Exercise instructions = One part of the entries below is wanted: the lines from the one containing "November 2013 (32, 1956)" through the one containing "October 2019 (30, 1164)". Write those out exactly and nothing else.

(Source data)
↓

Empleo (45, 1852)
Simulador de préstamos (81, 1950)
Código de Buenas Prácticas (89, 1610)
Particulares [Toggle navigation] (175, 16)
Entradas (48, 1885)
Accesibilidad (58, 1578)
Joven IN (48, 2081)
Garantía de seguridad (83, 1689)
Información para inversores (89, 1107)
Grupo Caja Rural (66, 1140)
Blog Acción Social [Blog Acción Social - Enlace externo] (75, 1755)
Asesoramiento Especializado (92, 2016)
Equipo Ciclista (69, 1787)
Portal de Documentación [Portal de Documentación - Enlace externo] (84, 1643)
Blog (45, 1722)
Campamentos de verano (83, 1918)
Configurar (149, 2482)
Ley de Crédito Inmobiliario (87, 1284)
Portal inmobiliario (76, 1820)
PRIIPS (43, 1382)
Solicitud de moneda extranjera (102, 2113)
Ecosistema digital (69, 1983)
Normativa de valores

↑
↓

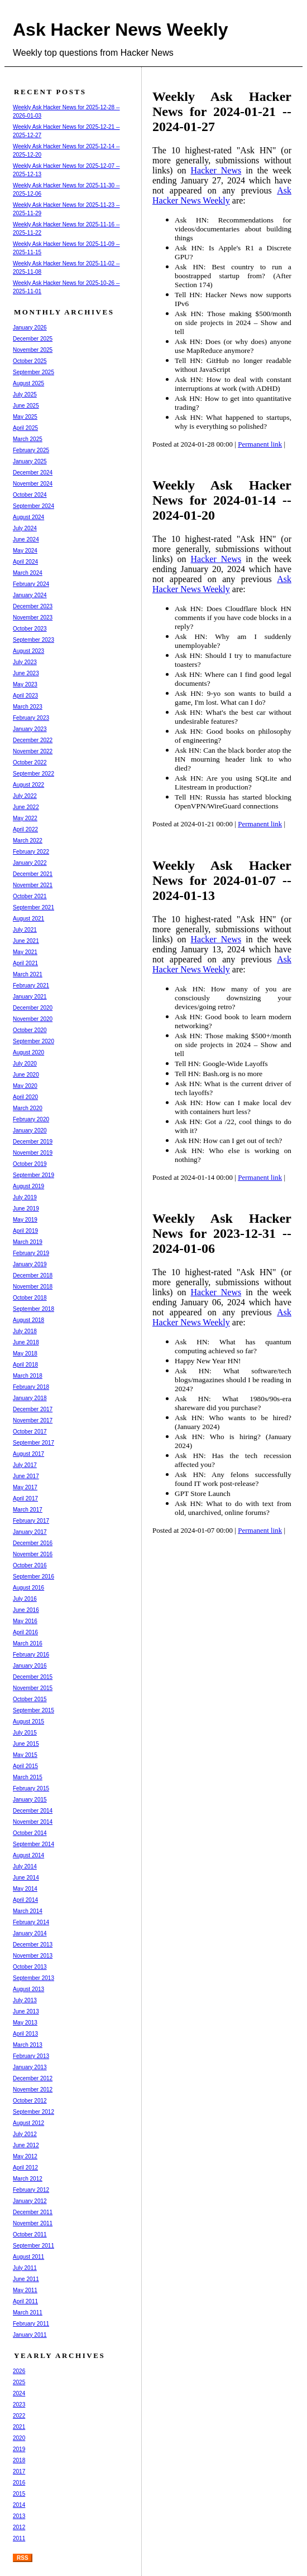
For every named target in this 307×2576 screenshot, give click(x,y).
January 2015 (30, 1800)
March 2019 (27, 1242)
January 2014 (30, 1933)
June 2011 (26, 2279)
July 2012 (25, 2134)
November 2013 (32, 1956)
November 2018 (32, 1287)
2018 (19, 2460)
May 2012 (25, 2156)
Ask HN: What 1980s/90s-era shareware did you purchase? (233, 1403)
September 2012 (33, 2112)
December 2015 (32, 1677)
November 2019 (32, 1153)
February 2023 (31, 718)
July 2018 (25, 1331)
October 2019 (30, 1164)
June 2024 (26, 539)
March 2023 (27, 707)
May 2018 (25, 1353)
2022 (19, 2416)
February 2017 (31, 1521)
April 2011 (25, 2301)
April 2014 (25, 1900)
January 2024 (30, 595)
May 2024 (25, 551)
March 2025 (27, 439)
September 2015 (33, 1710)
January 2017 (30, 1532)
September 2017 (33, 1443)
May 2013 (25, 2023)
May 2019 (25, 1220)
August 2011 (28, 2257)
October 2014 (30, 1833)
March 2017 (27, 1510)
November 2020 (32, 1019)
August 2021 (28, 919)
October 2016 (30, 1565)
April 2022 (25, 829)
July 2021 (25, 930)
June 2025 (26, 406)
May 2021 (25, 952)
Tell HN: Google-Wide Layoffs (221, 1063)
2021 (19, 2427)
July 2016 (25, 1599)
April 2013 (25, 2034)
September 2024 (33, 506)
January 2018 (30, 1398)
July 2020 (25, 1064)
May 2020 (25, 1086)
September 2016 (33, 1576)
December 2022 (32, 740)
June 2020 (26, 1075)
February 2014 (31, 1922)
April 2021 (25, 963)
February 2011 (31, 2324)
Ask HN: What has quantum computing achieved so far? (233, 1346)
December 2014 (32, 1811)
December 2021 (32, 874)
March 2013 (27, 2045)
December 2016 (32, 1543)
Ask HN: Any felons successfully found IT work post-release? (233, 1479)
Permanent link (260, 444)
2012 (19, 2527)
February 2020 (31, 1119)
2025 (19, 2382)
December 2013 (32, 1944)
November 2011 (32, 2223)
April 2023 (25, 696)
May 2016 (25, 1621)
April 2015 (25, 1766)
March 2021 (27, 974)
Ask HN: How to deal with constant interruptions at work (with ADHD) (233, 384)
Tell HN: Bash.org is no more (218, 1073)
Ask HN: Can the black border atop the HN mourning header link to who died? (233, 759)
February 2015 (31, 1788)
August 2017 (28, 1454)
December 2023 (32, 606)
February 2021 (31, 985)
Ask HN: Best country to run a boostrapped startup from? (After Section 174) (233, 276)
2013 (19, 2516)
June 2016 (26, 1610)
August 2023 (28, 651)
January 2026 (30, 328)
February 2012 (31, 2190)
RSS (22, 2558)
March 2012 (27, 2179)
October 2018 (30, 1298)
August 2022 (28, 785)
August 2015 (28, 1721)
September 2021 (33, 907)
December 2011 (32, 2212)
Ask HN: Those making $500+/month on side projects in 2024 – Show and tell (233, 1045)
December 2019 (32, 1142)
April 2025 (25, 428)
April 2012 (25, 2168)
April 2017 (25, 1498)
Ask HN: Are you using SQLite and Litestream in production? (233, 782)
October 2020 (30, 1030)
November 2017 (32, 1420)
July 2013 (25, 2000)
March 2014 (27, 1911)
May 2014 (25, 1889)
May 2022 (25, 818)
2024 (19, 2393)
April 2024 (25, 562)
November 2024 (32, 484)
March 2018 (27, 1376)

↑

Task result =
November 2013 (32, 1956)
November 2018 (32, 1287)
2018 (19, 2460)
May 2012 (25, 2156)
Ask HN: What 1980s/90s-era shareware did you purchase? (233, 1403)
September 2012 (33, 2112)
December 2015 (32, 1677)
November 2019 (32, 1153)
February 2023 (31, 718)
July 2018 (25, 1331)
October 2019 (30, 1164)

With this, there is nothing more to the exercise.